Per interview on 10/4/16 at 8:46 AM the evening charge nurse confirmed s/he failed to obtain a physician order for the flushing of Patient #1's Foley catheter nor was there approval for the patient to flush his/her Foley catheter and confirmed s/he had directed Nurse #1 to have the patient do the flushing as opposed to Nurse #1 performing the procedure. Per interview on 10/4/16 at 11:11 AM the Chief Nursing Officer (CNO) and VP of Patient Care Services confirmed nursing staff failed to follow hospital policy Nursing Care Procedures last reviewed 01/2015 which states nursing leadership have reviewed and "...approved the resources contained in Lippincott's Manual of Nursing, Tenth Edition as the approved Standards of Nursing Care for patients with medical issues requiring nursing intervention. Staff should access the pertinent area of information in creating a plan of care and intervening with typical medical issues requiring nursing intervention." Nursing care procedures did include: Urinary Catheters and Catherization page 777-783.
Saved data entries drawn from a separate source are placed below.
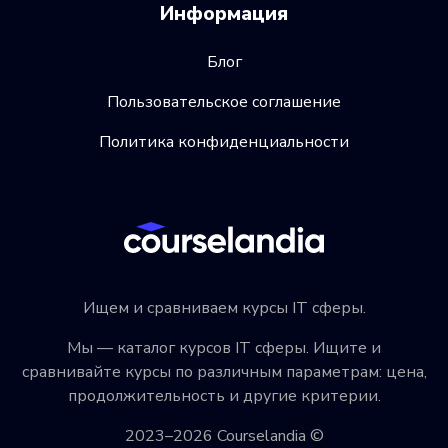
Информация
Блог
Пользовательское соглашение
Политика конфиденциальности
Ищем и сравниваем курсы IT сферы.
Мы — каталог курсов IT сферы. Ищите и
сравнивайте курсы по различным параметрам: цена,
продолжительность и другие критерии.
2023–2026 Courselandia ©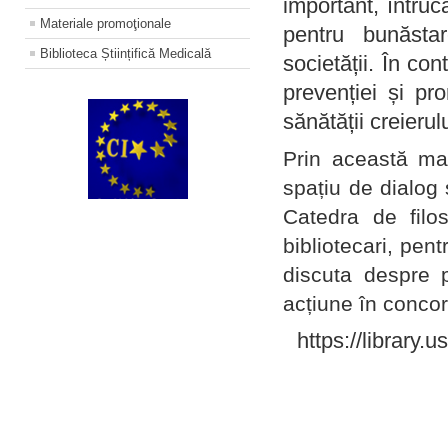
important, întruc
Materiale promoţionale
pentru bunăstar
Biblioteca Științifică Medicală
societății. În con
prevenției și pr
sănătății creierul
Prin această ma
spațiu de dialog 
Catedra de filo
bibliotecari, pent
discuta despre p
acțiune în concord
https://library.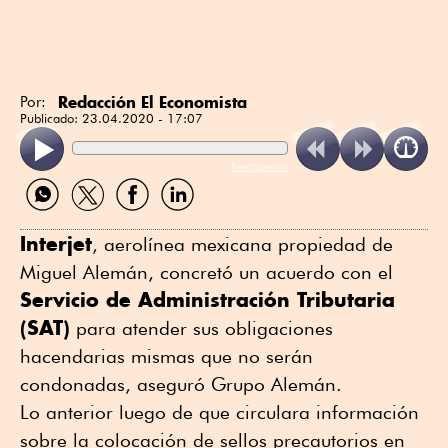
Redacción El Economista
Por:
Publicado:
23.04.2020 - 17:07
ReadSpeaker
Compartir
Compartir
Compartir
Compartir
por
por
por
por
WhatsApp
Twitter
Facebook
Linkedin
Interjet
, aerolínea mexicana propiedad de
Miguel Alemán, concretó un acuerdo con el
Servicio de Administración Tributaria
(SAT)
para atender sus obligaciones
hacendarias mismas que no serán
condonadas, aseguró Grupo Alemán.
Lo anterior luego de que circulara información
sobre la colocación de sellos precautorios en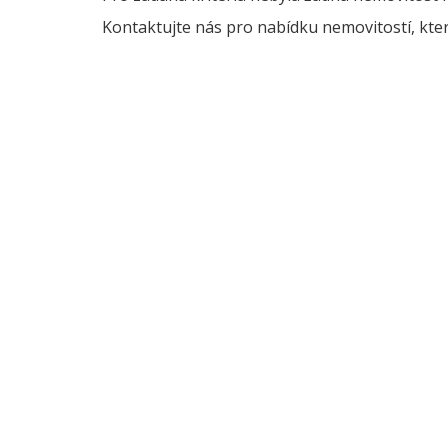
Kontaktujte nás pro nabídku nemovitostí, kter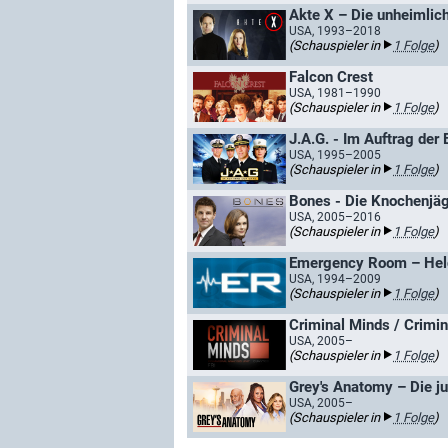
Akte X – Die unheimliche
USA, 1993–2018
(Schauspieler in
1 Folge
)
Falcon Crest
USA, 1981–1990
(Schauspieler in
1 Folge
)
J.A.G. - Im Auftrag der 
USA, 1995–2005
(Schauspieler in
1 Folge
)
Bones - Die Knochenjäg
USA, 2005–2016
(Schauspieler in
1 Folge
)
Emergency Room – Held
USA, 1994–2009
(Schauspieler in
1 Folge
)
Criminal Minds / Crimin
USA, 2005–
(Schauspieler in
1 Folge
)
Grey's Anatomy – Die j
USA, 2005–
(Schauspieler in
1 Folge
)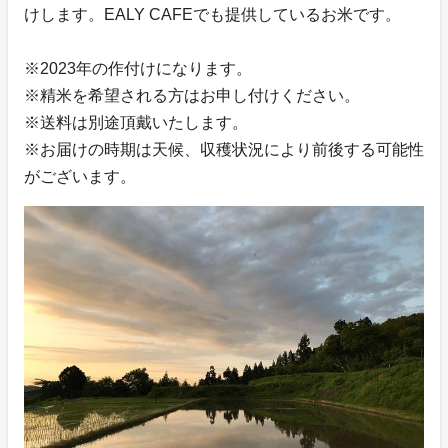
けします。EALY CAFEでも提供しているお米です。
※2023年の作付けになります。
※精米を希望される方はお申し付けください。
※送料は別途頂戴いたします。
※お届けの時期は天候、収穫状況により前後する可能性
がございます。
Per review of Lippincott's Manual of Nursing Tenth Edition Procedure Guidelines 21-3 Management of the Patient with an Indwelling (Self-Retaining) Catheter and Closed Drainage (page 782) states to irrigate the catheter "This is not done unless ordered to relieve obstruction.....". It further directs the nurse to use aseptic technique, place a sterile drainage basin under the catheter to maintain sterility, "Connect a large-volume syringe to the catheter using prescribed amounts of of sterile irrigant....instilling 60 ml of irrigating solution at a time.....remove syringe and place catheter over drainage basin, allowing returning fluid to drain into basin......disinfect the distal end of the catheter and end of drainage tubing; reconnect catheter and tubing."

Nursing staff failed to follow hospital policy, failed to maintain standards of nursing practice regarding the flushing of Patient#1's Foley catheter to include improper irrigation equipment, lack of aseptic technique, exposure of Patient #1 to possible contamination of Foley catheter when directed to self irrigate/flush catheter in a bathroom used by multiple unit patients and failed to properly assess the patient when complaints and concerns were voiced by the patient regarding his/her neurogenic bladder and urinary retention issues.